Verify Astros O8.5 limit before sizing up.
That's what you want: specific, numeric, actionable, and appropriately skeptical on the thinner market. No fluff.
Extending the Agent
Once this base loop is running, the extensions are obvious:
- Scheduled polling. Run
run_agent()on a cron job, push output to Discord or Slack. (I covered the Discord bot infrastructure in this post on building a Discord odds alert bot.) - Multi-turn conversation. Wrap in a simple CLI or Telegram bot so bettors can follow up: "show me the full book comparison for the Cubs game."
- Edge history. Log every tool response to Postgres. Run your own accuracy analysis on which edges converted.
- Filter by book availability. Add a
booksparam to yourget_edgescall if you're only funded on certain sportsbooks.
For EV theory and why the math behind these figures holds up, the BettingLab EV guide is the right primer before you start sizing into these recommendations.
If you want to compare what MoneyLine's edge data looks like against other odds API providers before you commit to integrating, the API comparison page walks through the tradeoffs.
FAQ
What model should I use for a betting tool-use agent?
Claude 3.5 Sonnet (specifically claude-3-5-sonnet-20241022) is my current recommendation for tool-use reliability and structured output quality. GPT-4o works but has a higher rate of skipping tool calls it should make. For cost-sensitive high-frequency polling, Claude 3 Haiku handles simple edge-fetch queries fine.
How many API credits does this consume per run?
Each agent run typically makes 1-2 tool calls. The MoneyLine free tier gives you 1,000 credits/month. If you're running this on a 15-minute cron for MLB games, you'll use roughly 200-300 credits per day during the season — well within the free tier for development and light production use.
Can the agent explain why a line moved, not just what the current line is?
Not out of the box with this setup.

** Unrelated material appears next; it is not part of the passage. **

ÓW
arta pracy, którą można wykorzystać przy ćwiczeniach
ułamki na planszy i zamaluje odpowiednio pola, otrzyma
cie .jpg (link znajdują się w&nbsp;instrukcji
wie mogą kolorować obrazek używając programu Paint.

Line movement reasoning requires historical odds snapshots over time, which /v1/odds doesn't provide in a single call. You'd need to store time-series snapshots yourself and add a third tool that queries your local database. Doable, and a natural extension once you've got the base loop running.
Is this legal? Can I actually automate bet placement?

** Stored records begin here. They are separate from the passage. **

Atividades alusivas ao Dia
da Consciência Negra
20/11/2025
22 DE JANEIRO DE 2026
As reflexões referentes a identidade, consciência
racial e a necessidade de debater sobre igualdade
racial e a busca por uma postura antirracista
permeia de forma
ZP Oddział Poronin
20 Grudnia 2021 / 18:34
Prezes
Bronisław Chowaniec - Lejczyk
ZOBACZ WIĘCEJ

Pulling odds and calculating EV is completely legal. Automated bet placement is a different question entirely — most sportsbooks prohibit bot-driven wagering in their terms of service, and some jurisdictions have additional rules. This agent is a research and decision-support tool, not a bot placer. Keep those two things firmly separated.
What's the latency on a full agent run?
In my testing: ~800ms for the MoneyLine API calls, ~1.2s for Claude inference including tool-use round trips. Total wall time is typically 2-3 seconds for a two-tool-call query. That's fast enough for a Discord bot responding to slash commands, not fast enough for in-play betting where you're chasing line moves in real time.